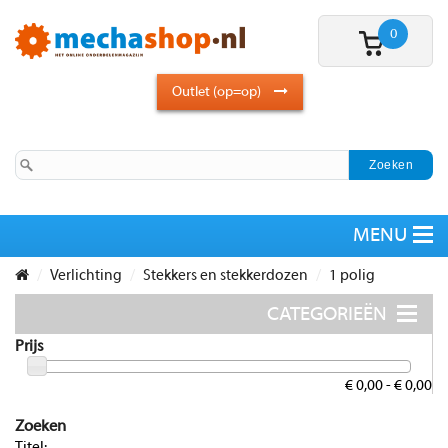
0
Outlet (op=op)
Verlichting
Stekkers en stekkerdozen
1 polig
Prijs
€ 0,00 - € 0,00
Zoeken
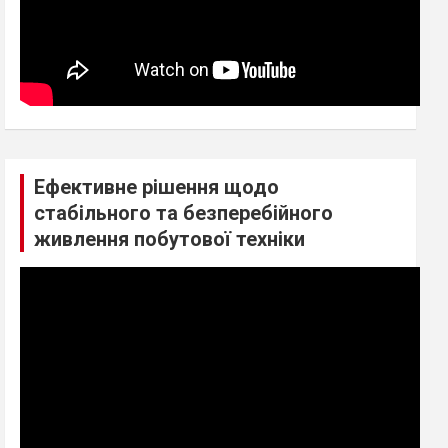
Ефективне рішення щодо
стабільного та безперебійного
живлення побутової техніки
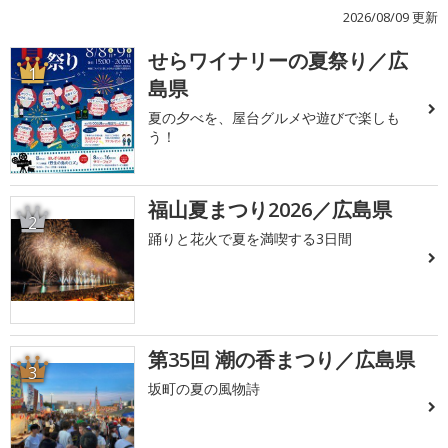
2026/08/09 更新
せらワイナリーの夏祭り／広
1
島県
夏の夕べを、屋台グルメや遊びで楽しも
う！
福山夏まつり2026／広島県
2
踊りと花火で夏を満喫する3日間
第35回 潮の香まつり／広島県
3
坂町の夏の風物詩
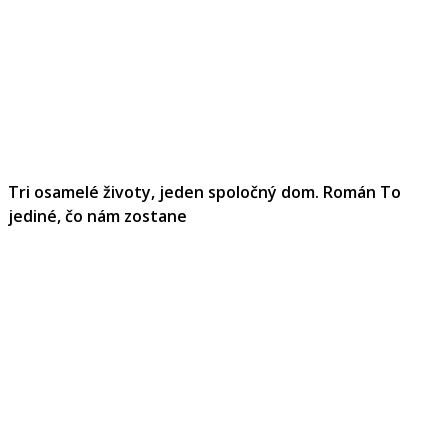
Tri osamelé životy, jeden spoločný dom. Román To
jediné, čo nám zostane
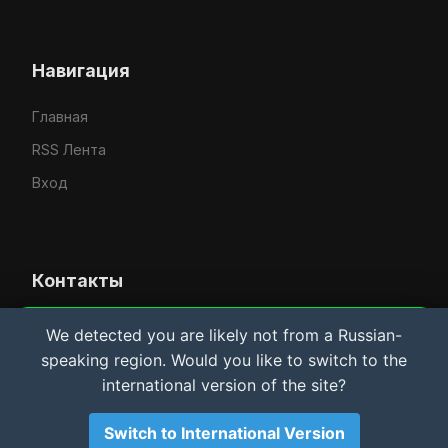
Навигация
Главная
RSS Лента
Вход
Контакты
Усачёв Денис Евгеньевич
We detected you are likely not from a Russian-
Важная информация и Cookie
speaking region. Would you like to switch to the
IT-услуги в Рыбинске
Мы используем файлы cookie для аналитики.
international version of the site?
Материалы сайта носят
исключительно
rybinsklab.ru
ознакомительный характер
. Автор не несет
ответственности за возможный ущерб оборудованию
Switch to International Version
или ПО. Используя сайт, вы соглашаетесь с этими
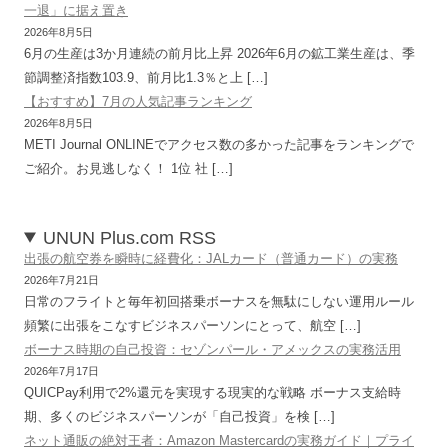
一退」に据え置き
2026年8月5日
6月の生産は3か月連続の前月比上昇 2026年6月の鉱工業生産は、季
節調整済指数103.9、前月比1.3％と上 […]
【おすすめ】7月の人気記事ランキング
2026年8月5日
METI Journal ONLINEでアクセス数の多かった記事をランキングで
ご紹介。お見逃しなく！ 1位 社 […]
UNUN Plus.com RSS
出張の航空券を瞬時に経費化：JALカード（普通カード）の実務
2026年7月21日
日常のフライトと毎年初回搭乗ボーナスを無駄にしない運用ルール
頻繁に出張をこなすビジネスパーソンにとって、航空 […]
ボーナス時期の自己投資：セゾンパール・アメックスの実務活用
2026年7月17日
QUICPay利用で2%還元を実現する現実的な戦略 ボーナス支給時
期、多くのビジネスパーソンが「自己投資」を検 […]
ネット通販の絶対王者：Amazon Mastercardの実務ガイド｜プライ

= = = =

Without the pictures, reproduce every line of the records above exactly.

◆ **Result of this exercise**:
0
Outlet (op=op)
Verlichting
Stekkers en stekkerdozen
1 polig
Prijs
€ 0,00 - € 0,00
Zoeken
Ефективне рішення щодо
стабільного та безперебійного
живлення побутової техніки
2026/08/09 更新
せらワイナリーの夏祭り／広
1
島県
夏の夕べを、屋台グルメや遊びで楽しも
う！
福山夏まつり2026／広島県
2
踊りと花火で夏を満喫する3日間
第35回 潮の香まつり／広島県
3
坂町の夏の風物詩
Tri osamelé životy, jeden spoločný dom. Román To
jediné, čo nám zostane
Навигация
Главная
RSS Лента
Вход
Контакты
Усачёв Денис Евгеньевич
We detected you are likely not from a Russian-
Важная информация и Cookie
speaking region. Would you like to switch to the
IT-услуги в Рыбинске
Мы используем файлы cookie для аналитики.
international version of the site?
Материалы сайта носят
исключительно
rybinsklab.ru
ознакомительный характер
. Автор не несет
ответственности за возможный ущерб оборудованию
Switch to International Version
или ПО. Используя сайт, вы соглашаетесь с этими
一退」に据え置き
2026年8月5日
6月の生産は3か月連続の前月比上昇 2026年6月の鉱工業生産は、季
節調整済指数103.9、前月比1.3％と上 […]
【おすすめ】7月の人気記事ランキング
2026年8月5日
METI Journal ONLINEでアクセス数の多かった記事をランキングで
ご紹介。お見逃しなく！ 1位 社 […]
UNUN Plus.com RSS
出張の航空券を瞬時に経費化：JALカード（普通カード）の実務
2026年7月21日
日常のフライトと毎年初回搭乗ボーナスを無駄にしない運用ルール
頻繁に出張をこなすビジネスパーソンにとって、航空 […]
ボーナス時期の自己投資：セゾンパール・アメックスの実務活用
2026年7月17日
QUICPay利用で2%還元を実現する現実的な戦略 ボーナス支給時
期、多くのビジネスパーソンが「自己投資」を検 […]
ネット通販の絶対王者：Amazon Mastercardの実務ガイド｜プライ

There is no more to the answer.